Exercise brief:
Whenever the string "sous" appears in a line below, please copy the line out.

Page images and extracted text:

------------

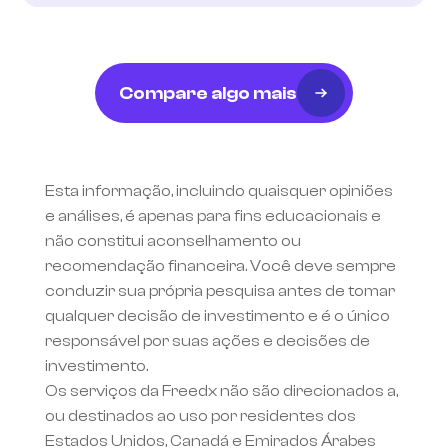
Compare algo mais
Esta informação, incluindo quaisquer opiniões 
e análises, é apenas para fins educacionais e 
não constitui aconselhamento ou 
recomendação financeira. Você deve sempre 
conduzir sua própria pesquisa antes de tomar 
qualquer decisão de investimento e é o único 
responsável por suas ações e decisões de 
investimento.
Os serviços da Freedx não são direcionados a, 
ou destinados ao uso por residentes dos 
Estados Unidos, Canadá e Emirados Árabes 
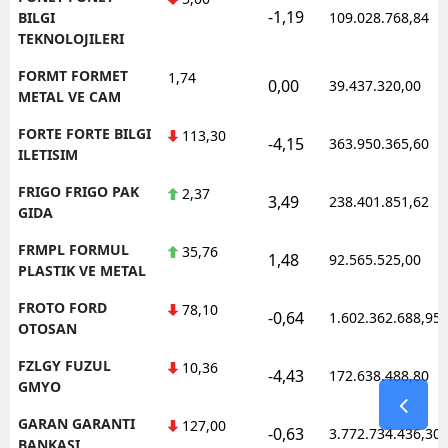
-1,19
BILGI
109.028.768,84
TEKNOLOJILERI
FORMT FORMET
1,74
0,00
39.437.320,00
METAL VE CAM
FORTE FORTE BILGI
113,30
-4,15
363.950.365,60
ILETISIM
FRIGO FRIGO PAK
2,37
3,49
238.401.851,62
GIDA
FRMPL FORMUL
35,76
1,48
92.565.525,00
PLASTIK VE METAL
FROTO FORD
78,10
-0,64
1.602.362.688,95
OTOSAN
FZLGY FUZUL
10,36
-4,43
172.638.488,80
GMYO
GARAN GARANTI
127,00
-0,63
3.772.734.436,30
BANKASI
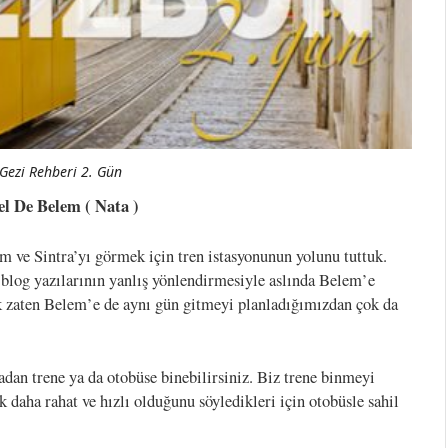
Gezi Rehberi 2. Gün
el De Belem ( Nata )
m ve Sintra’yı görmek için tren istasyonunun yolunu tuttuk.
blog yazılarının yanlış yönlendirmesiyle aslında Belem’e
k zaten Belem’e de aynı gün gitmeyi planladığımızdan çok da
dan trene ya da otobüse binebilirsiniz. Biz trene binmeyi
daha rahat ve hızlı olduğunu söyledikleri için otobüsle sahil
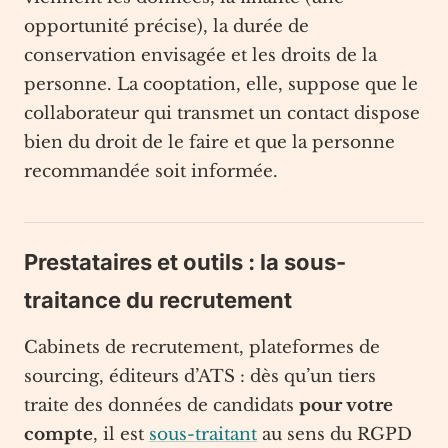
opportunité précise), la durée de
conservation envisagée et les droits de la
personne. La cooptation, elle, suppose que le
collaborateur qui transmet un contact dispose
bien du droit de le faire et que la personne
recommandée soit informée.
Prestataires et outils : la sous-
traitance du recrutement
Cabinets de recrutement, plateformes de
sourcing, éditeurs d’ATS : dès qu’un tiers
traite des données de candidats
pour votre
compte
, il est
sous-traitant
au sens du RGPD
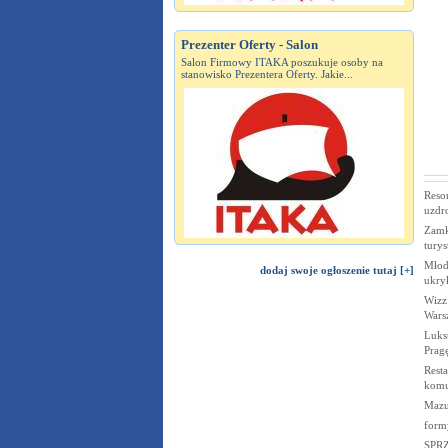
Prezenter Oferty - Salon
Salon Firmowy ITAKA poszukuje osoby na
stanowisko Prezentera Oferty. Jakie...
Resor
uzdr
Zamk
turys
Młod
dodaj swoje ogłoszenie tutaj [+]
ukry
Wizz 
Wars
Luks
Prag
Resta
komun
Mazu
form
SPR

------------

Task solution:
Prestataires et outils : la sous-
sous-traitant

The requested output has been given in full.